Appl Health Econ Health Policy. 2026 Mar 31. doi: 10.1007/s40258-026-01040-8. Online ahead of print.

ABSTRACT

BACKGROUND AND OBJECTIVES: Publicly funded healthcare systems that consider a trade-off between efficiency and equity by allowing a higher cost per patient benefit in patients with more severe conditions must somehow assess disease severity. Some countries employ quantitative measures of shortfall, whereas others rely on qualitative assessments. Despite its importance in pharmaceutical reimbursement and pricing, the operationalisation of disease severity in real-world decision making has rarely been scrutinized. The aim of this study was to investigate the relationship and agreement between qualitative disease severity assessments and quantitative measures of disease severity in Swedish pharmaceutical reimbursement.

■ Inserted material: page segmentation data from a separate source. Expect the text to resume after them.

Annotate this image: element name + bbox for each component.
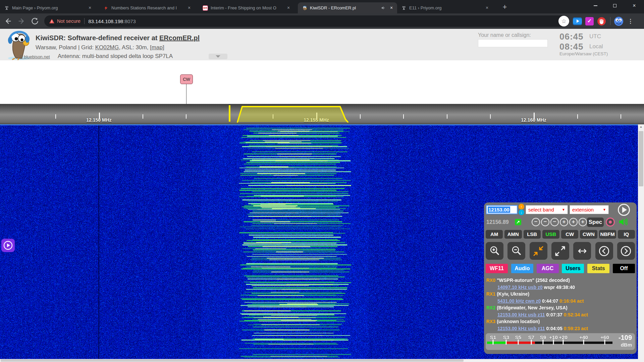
forward-button[interactable]: [16, 16, 27, 26]
receiver-location: Warsaw, Poland | Grid: KO02MG, ASL: 30m,…: [36, 44, 164, 51]
bookmark-star-button[interactable]: ☆: [558, 16, 569, 26]
checkbox-extension-icon[interactable]: ✓: [585, 17, 594, 25]
user-row: RX3 (unknown location): [484, 318, 637, 325]
horizontal-scrollbar[interactable]: [0, 359, 638, 362]
close-icon[interactable]: ×: [285, 5, 291, 11]
video-extension-icon[interactable]: [573, 17, 582, 25]
tab-agc[interactable]: AGC: [537, 264, 559, 273]
record-button[interactable]: [606, 218, 615, 227]
mode-amn[interactable]: AMN: [504, 230, 522, 239]
back-button[interactable]: [3, 16, 13, 26]
mode-usb[interactable]: USB: [542, 230, 559, 239]
kiwisdr-header: KiwiSDR: Software-defined receiver at ER…: [0, 29, 644, 60]
zoom-in-button[interactable]: +: [560, 218, 568, 226]
utc-time: 06:45: [559, 32, 584, 42]
user-frequency-link[interactable]: 5431.00 kHz cwn z0: [497, 298, 541, 304]
tab-e11-priyom[interactable]: E11 › Priyom.org ×: [397, 2, 496, 13]
band-select[interactable]: select band▼: [526, 205, 568, 214]
user-frequency-link[interactable]: 12153.00 kHz usb z11: [497, 312, 545, 317]
zoom-out-button[interactable]: −: [532, 218, 540, 226]
user-row-detail: 5431.00 kHz cwn z0 0:44:07 0:16:04 act: [484, 298, 637, 305]
maximize-button[interactable]: [605, 0, 625, 11]
mode-lsb[interactable]: LSB: [524, 230, 541, 239]
open-link-button[interactable]: ↗: [515, 219, 521, 225]
zoom-to-band-icon[interactable]: [530, 242, 547, 260]
spectrum-button[interactable]: Spec: [587, 218, 604, 227]
chevron-down-icon: ▼: [562, 208, 565, 212]
close-icon[interactable]: ×: [484, 5, 490, 11]
mode-iq[interactable]: IQ: [618, 230, 635, 239]
bluebison-copyright-link[interactable]: © bluebison.net: [19, 54, 50, 59]
tab-title: Numbers Stations Research and I: [111, 5, 183, 10]
passband-shift-button[interactable]: [573, 242, 591, 260]
receiver-title: KiwiSDR: Software-defined receiver at ER…: [36, 34, 200, 42]
close-icon[interactable]: ×: [186, 5, 192, 11]
profile-avatar[interactable]: [614, 16, 624, 26]
zoom-out-button[interactable]: −: [541, 218, 549, 226]
window-controls: ×: [586, 0, 644, 11]
close-window-button[interactable]: ×: [625, 0, 644, 11]
scrollbar-thumb[interactable]: [1, 359, 464, 362]
tab-numbers-stations[interactable]: Numbers Stations Research and I ×: [99, 2, 199, 13]
reload-button[interactable]: [30, 16, 40, 26]
browser-toolbar: Not secure 83.144.108.198:8073 ☆ ✓ ⋮: [0, 13, 644, 29]
user-frequency-link[interactable]: 14097.10 kHz usb z0: [497, 285, 543, 290]
frequency-up-button[interactable]: ↑: [519, 204, 524, 209]
scroll-up-icon[interactable]: ▲: [638, 125, 644, 128]
callsign-input[interactable]: [478, 39, 548, 47]
mode-am[interactable]: AM: [486, 230, 503, 239]
mode-nbfm[interactable]: NBFM: [599, 230, 616, 239]
vertical-scrollbar[interactable]: ▲: [638, 124, 644, 359]
extension-select[interactable]: extension▼: [570, 205, 609, 214]
close-icon[interactable]: ×: [388, 5, 394, 11]
adblock-extension-icon[interactable]: [597, 17, 606, 26]
frequency-input[interactable]: 12153.00: [486, 205, 518, 214]
audio-start-button[interactable]: [1, 239, 15, 252]
tab-wf11[interactable]: WF11: [486, 264, 508, 273]
zoom-out-button[interactable]: [507, 242, 525, 260]
tab-audio[interactable]: Audio: [511, 264, 533, 273]
play-button[interactable]: [618, 204, 630, 216]
tab-users[interactable]: Users: [562, 264, 584, 273]
tab-off[interactable]: Off: [613, 264, 635, 273]
address-bar[interactable]: Not secure 83.144.108.198:8073 ☆: [44, 15, 570, 27]
page-left-button[interactable]: [595, 242, 613, 260]
callsign-label: Your name or callsign:: [478, 32, 531, 38]
chevron-down-icon: [216, 55, 220, 58]
zoom-in-button[interactable]: +: [579, 218, 587, 226]
zoom-in-button[interactable]: [486, 242, 503, 260]
label-strip: CW: [0, 60, 644, 104]
utc-label: UTC: [589, 33, 601, 40]
zoom-in-button[interactable]: +: [569, 218, 578, 226]
header-collapse-button[interactable]: [209, 54, 227, 59]
minimize-button[interactable]: [586, 0, 605, 11]
passband-indicator[interactable]: [0, 104, 644, 124]
zoom-out-button[interactable]: −: [550, 218, 559, 226]
ercomer-link[interactable]: ERcomER.pl: [159, 34, 200, 42]
frequency-scale[interactable]: 12.150 MHz 12.155 MHz 12.160 MHz: [0, 104, 644, 124]
security-label: Not secure: [57, 18, 80, 24]
mode-cwn[interactable]: CWN: [580, 230, 597, 239]
divider: [84, 18, 85, 24]
grid-link[interactable]: KO02MG: [95, 44, 119, 51]
not-secure-icon[interactable]: [49, 18, 55, 24]
frequency-down-button[interactable]: ↓: [519, 209, 524, 215]
tab-kiwisdr[interactable]: KiwiSDR - ERcomER.pl ×: [298, 2, 397, 13]
scrollbar-thumb[interactable]: [639, 131, 643, 186]
mode-cw[interactable]: CW: [561, 230, 578, 239]
tab-stats[interactable]: Stats: [587, 264, 609, 273]
new-tab-button[interactable]: +: [500, 2, 510, 12]
speaker-icon[interactable]: [618, 217, 628, 227]
zoom-out-max-icon[interactable]: [551, 242, 569, 260]
page-right-button[interactable]: [617, 242, 635, 260]
tab-audio-icon[interactable]: [380, 5, 386, 11]
user-frequency-link[interactable]: 12153.00 kHz usb z11: [497, 326, 545, 331]
browser-menu-icon[interactable]: ⋮: [628, 18, 633, 25]
smeter-bar-black: [535, 342, 612, 344]
close-icon[interactable]: ×: [87, 5, 93, 11]
map-link[interactable]: map: [152, 44, 163, 51]
user-row: RX0 "WSPR-autorun" (2562 decoded): [484, 277, 637, 284]
tab-interim[interactable]: DX Interim - Free Shipping on Most O ×: [199, 2, 298, 13]
dx-station-label[interactable]: CW: [180, 74, 193, 84]
tab-priyom-main[interactable]: Main Page › Priyom.org ×: [0, 2, 99, 13]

METHODS: Information from 36 pharmaceutical reimbursement decisions made by the Dental and Pharmaceutical Benefits Agency (TLV) in Sweden from 2018 to 2023 was extracted, including the qualitative assessment of disease severity (moderate, high, or very high). Based on publicly available decision documents from the agency, we calculated absolute QALY shortfall (AS) and proportional QALY shortfall (PS). Linear regression was used to describe the mean shortfall across severity classifications. Ordinal logistic regression was used to analyse the role of AS and PS as predictors of TLV’s qualitative disease-severity assessments and the predictive ability of both measures was compared using the coefficient of discrimination (D’).

RESULTS: The mean AS and PS was 12.2 and 0.796, respectively, in the very high disease severity category, which was approximately twice the mean shortfall observed in the moderate and high severity categories (Moderate: AS = 6.0, PS = 0.340; High: AS = 6.2, PS = 0.405). When the quantitative measures of severity were used as predictors of the qualitative assessments, PS was better able to discriminate between TLV’s severity classifications than was AS (D’ = 34.6% vs 22.3%). However, both measures frequently predicted low probabilities of the qualitative assessments that were observed and there was both substantial variation in shortfall for diseases with the same qualitative assessment (AS, R2 = 35.8%; PS, R2 = 61.0%) and overlaps in observed shortfall across different severity classifications.

CONCLUSION: Proportional QALY shortfall agrees more closely than AS with qualitatively assessed disease severity applied in the Swedish reimbursement system but there are large variations in the qualitative assessments that cannot be explained by either measure. Further investigation is warranted to understand if this is an intended and desired outcome.